Exercise details: Your task is to copy every line of the entries that holds the word "Custom".
== Task data
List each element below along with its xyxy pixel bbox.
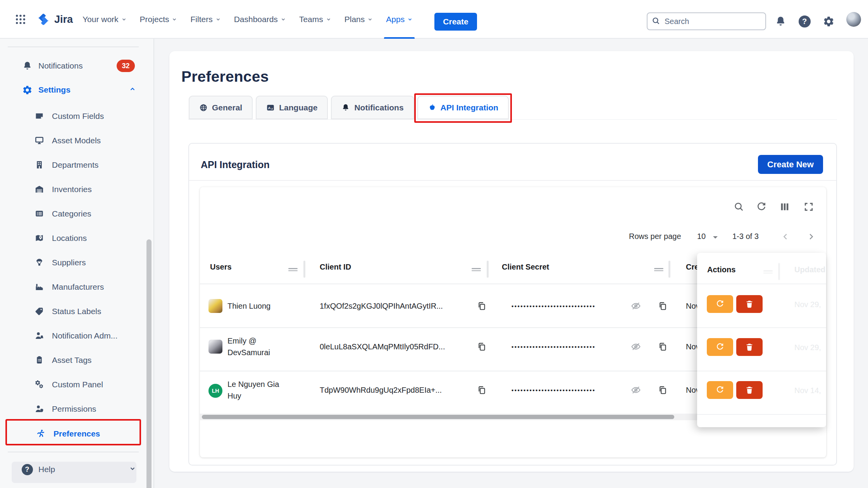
runner-icon (36, 429, 46, 439)
tab-language[interactable]: Az Language (256, 96, 328, 119)
preferences-tabs: General Az Language Notifications API In… (189, 96, 509, 119)
bell-icon (21, 61, 33, 71)
trash-icon (745, 385, 754, 395)
tab-general[interactable]: General (189, 96, 253, 119)
tab-api-integration[interactable]: API Integration (417, 96, 509, 119)
user-avatar[interactable] (846, 12, 861, 27)
sidebar-item-categories[interactable]: Categories (0, 201, 154, 226)
col-header-users: Users (210, 263, 232, 271)
menu-plans[interactable]: Plans (338, 0, 380, 39)
column-drag-handle[interactable] (288, 267, 298, 271)
horizontal-scrollbar[interactable] (202, 415, 674, 419)
trash-icon (745, 299, 754, 309)
updated-value-faded: Nov 29, (794, 343, 821, 352)
person-shield-icon (34, 404, 44, 414)
api-integration-section: API Integration Create New (188, 143, 837, 466)
settings-gear-icon[interactable] (822, 15, 835, 28)
column-divider-faded (778, 263, 780, 280)
sidebar: Notifications 32 Settings Custom Fields … (0, 39, 154, 488)
tab-notifications[interactable]: Notifications (331, 96, 414, 119)
refresh-icon (715, 385, 725, 395)
table-fullscreen-icon[interactable] (802, 200, 815, 213)
sidebar-item-custom-fields[interactable]: Custom Fields (0, 104, 154, 128)
copy-icon[interactable] (476, 384, 487, 396)
table-refresh-icon[interactable] (755, 200, 768, 213)
create-new-button[interactable]: Create New (758, 155, 823, 174)
menu-filters[interactable]: Filters (184, 0, 227, 39)
sidebar-item-permissions[interactable]: Permissions (0, 397, 154, 421)
eye-off-icon[interactable] (630, 300, 642, 312)
regenerate-key-button[interactable] (707, 381, 733, 399)
updated-value-faded: Nov 29, (794, 300, 821, 309)
copy-icon[interactable] (476, 300, 487, 312)
col-header-actions: Actions (707, 265, 735, 274)
sidebar-item-status-labels[interactable]: Status Labels (0, 299, 154, 323)
svg-text:z: z (271, 107, 273, 110)
column-drag-handle[interactable] (472, 267, 481, 271)
menu-your-work[interactable]: Your work (76, 0, 133, 39)
sidebar-item-help[interactable]: ? Help (0, 457, 154, 481)
avatar (208, 340, 222, 354)
sidebar-item-notification-admin[interactable]: Notification Adm... (0, 323, 154, 348)
dropdown-caret-icon[interactable] (712, 235, 718, 240)
jira-logo[interactable]: Jira (36, 0, 73, 39)
copy-icon[interactable] (657, 384, 668, 396)
copy-icon[interactable] (657, 300, 668, 312)
copy-icon[interactable] (476, 341, 487, 352)
sidebar-item-asset-models[interactable]: Asset Models (0, 128, 154, 153)
sidebar-item-locations[interactable]: Locations (0, 226, 154, 250)
create-button[interactable]: Create (434, 13, 477, 31)
menu-teams[interactable]: Teams (293, 0, 338, 39)
copy-icon[interactable] (657, 341, 668, 352)
section-title: API Integration (201, 159, 270, 170)
jira-mark-icon (36, 12, 51, 27)
menu-dashboards[interactable]: Dashboards (227, 0, 293, 39)
sidebar-item-settings[interactable]: Settings (0, 78, 154, 102)
sidebar-scrollbar[interactable] (146, 239, 152, 488)
app-grid-icon[interactable] (14, 13, 27, 26)
eye-off-icon[interactable] (630, 384, 642, 396)
delete-key-button[interactable] (736, 295, 763, 313)
sidebar-item-asset-tags[interactable]: Asset Tags (0, 348, 154, 372)
delete-key-button[interactable] (736, 381, 763, 399)
chevron-right-icon[interactable] (807, 232, 815, 241)
client-id-value: 0leLuL8aSXQLAMqPMtIly05RdFD... (320, 342, 445, 351)
eye-off-icon[interactable] (630, 341, 642, 352)
sidebar-item-departments[interactable]: Departments (0, 153, 154, 177)
rows-per-page-select[interactable]: 10 (697, 232, 706, 241)
chevron-left-icon[interactable] (781, 232, 790, 241)
column-drag-handle[interactable] (654, 267, 663, 271)
sidebar-item-notifications[interactable]: Notifications 32 (0, 54, 154, 78)
section-divider (189, 180, 836, 181)
regenerate-key-button[interactable] (707, 295, 733, 313)
search-input[interactable] (647, 12, 766, 30)
column-drag-handle-faded (763, 269, 773, 274)
sidebar-item-inventories[interactable]: Inventories (0, 177, 154, 201)
notifications-bell-icon[interactable] (774, 15, 787, 28)
regenerate-key-button[interactable] (707, 338, 733, 356)
page-title: Preferences (181, 68, 269, 85)
user-name: Thien Luong (227, 300, 286, 312)
user-name: Emily @ DevSamurai (227, 335, 286, 358)
chevron-down-icon (129, 465, 136, 474)
table-columns-icon[interactable] (778, 200, 791, 213)
delete-key-button[interactable] (736, 338, 763, 356)
chevron-down-icon (172, 17, 177, 22)
chevron-up-icon (129, 85, 136, 95)
sidebar-item-label: Help (38, 465, 55, 474)
chevron-down-icon (367, 17, 373, 22)
sidebar-item-preferences[interactable]: Preferences (0, 421, 154, 446)
globe-icon (199, 103, 208, 112)
column-divider (303, 261, 305, 278)
chevron-down-icon (121, 17, 127, 22)
sidebar-item-suppliers[interactable]: Suppliers (0, 250, 154, 275)
sidebar-item-manufacturers[interactable]: Manufacturers (0, 275, 154, 299)
client-id-value: TdpW90WhRdu9gUq2xFpd8EIa+... (320, 386, 442, 395)
table-search-icon[interactable] (732, 200, 746, 213)
sidebar-item-custom-panel[interactable]: Custom Panel (0, 372, 154, 397)
sidebar-item-label: Notifications (38, 61, 83, 70)
menu-apps[interactable]: Apps (379, 0, 419, 39)
help-icon[interactable]: ? (798, 15, 811, 28)
search-icon (651, 16, 661, 26)
menu-projects[interactable]: Projects (133, 0, 184, 39)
====
Response to the exercise:
sidebar: Notifications 32 Settings Custom Fields … (0, 39, 154, 488)
sidebar-item-custom-fields[interactable]: Custom Fields (0, 104, 154, 128)
sidebar-item-custom-panel[interactable]: Custom Panel (0, 372, 154, 397)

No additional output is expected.